Some domestic violence survivors are still paying their abusers’ student loan debt
Nearly 30 years ago, a federal law allowed married couples to consolidate their federal student loan debt through a short-term US Department of Education (ED) program. Couples who participated in the now-defunct program, which ran from 1993 to 2006, became jointly and severally liable for reimbursement. Yet today, domestic violence survivors who participated in the program may still have to pay their abusers’ loans. A proposed bill in Congress could change that.

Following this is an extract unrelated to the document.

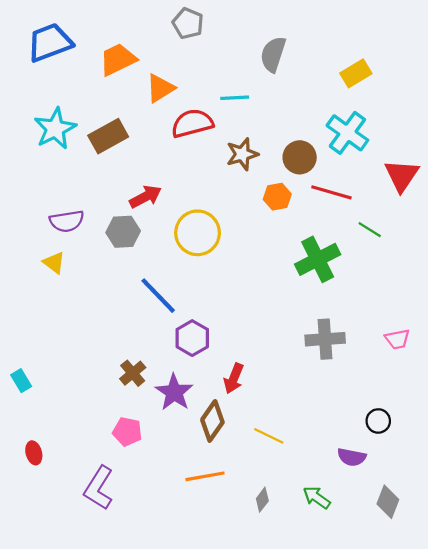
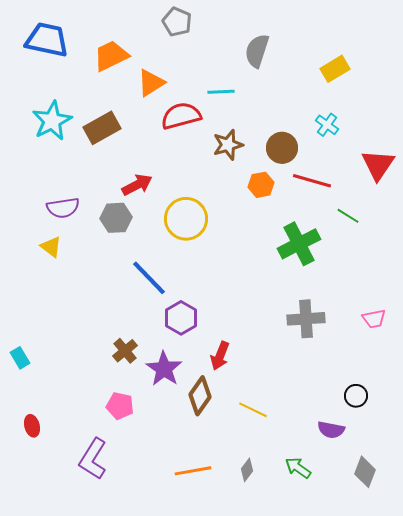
blue trapezoid: (50, 43) -> (47, 40), turned 33
cyan cross: (347, 133) -> (327, 125), size x0.6
orange line: (205, 476) -> (193, 471), moved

“When people think of domestic violence, they often think of physical violence, primarily because the dangers to physical safety are very real,” said Monica McLaughlin, director of public policy at the National Network to End Domestic Violence (NNEDV ), a nonprofit organization that advocates to stop domestic violence. “But one of the ways to ensure control over a survivor is through economic abuse.”
Over 14,000 borrowers have participated in the ED program. But untangling consolidated loans can be especially difficult for victims of domestic violence when the other borrower is their abuser. Domestic violence advocates and experts point out that consolidated debt can be a form of economic abuse. Financial abuse occurs in about 99% of domestic violence cases, according to a study from the Center for Financial Security at the University of Wisconsin-Madison.
“A colleague of mine would say survivors were showing up at shelters with just the clothes on their backs, but now they’re showing up with the clothes on their backs and crippling debt with low credit scores,” McLaughlin said. “That is often the case. And it can devastate the rest of their lives.
She pointed out that an average of three women a day are killed by a current or former intimate partner across the country. The National Survey of Intimate Partners and Sexual Violence, developed by the Centers for Disease Control (CDC), also found, based on 2010 data, that people facing food or housing insecurity are more vulnerable to abuse. McLaughlin highlighted the links between physical violence and economic insecurity.
Angela Littwin, Ronald D. Krist Professor of Law at the University of Texas at Austin Law School, studies consumer debt and domestic violence with Dr. Adrienne Adams, assistant professor of ecological/community psychology at Michigan State University. She explained that economic abuse can take two forms: financial restriction (ie prohibition from working) and financial exploitation.
“The behavior of consolidated student loans would amount to economic exploitation to make you responsible for a debt that is not yours,” Littwin said. “Partners can do this through coercive control. And bankruptcy is not even an issue because student loans are very difficult to repay in bankruptcy.
But in April 2021, members of Congress introduced a bipartisan bill to help borrowers break consolidated federal student loans in cases of domestic violence or divorce. Representative David Price of North Carolina was one of the members of Congress to introduce the bill, called the Joint Consolidation Loan Separation Act.
“The Joint Consolidation Loan Separation Act was created in direct response to my constituent’s experience with a damaging joint consolidation loan,” Price said in an email to Miscellaneous. “Unfortunately, borrowers nationwide remain responsible for their potentially abusive or uncommunicative former partner’s share of their consolidated debt. In the absence of legal options for relief, as in the case of my constituent, this Debt can be crippling. My colleagues and I were thrilled to reintroduce this common-sense, bipartisan legislation — congressional action to address this issue is long overdue.”
If passed, the bill would allow two borrowers to submit a joint application to ED to unravel the consolidated loan into two separate loans. It would also allow a borrower to submit a separate application if they face domestic or economic abuse from the other borrower. Similarly, the bill would allow a borrower to file a request if the person cannot reasonably reach or access the other borrower’s loan information.
“There’s not a huge universe of people who were part of this program, but it illustrates what’s happening in so many other economic areas of domestic violence survivors’ lives,” McLaughlin said. “You think about all the ways you intertwine your life with another person’s life in an intimate relationship, and untangling it is very difficult.”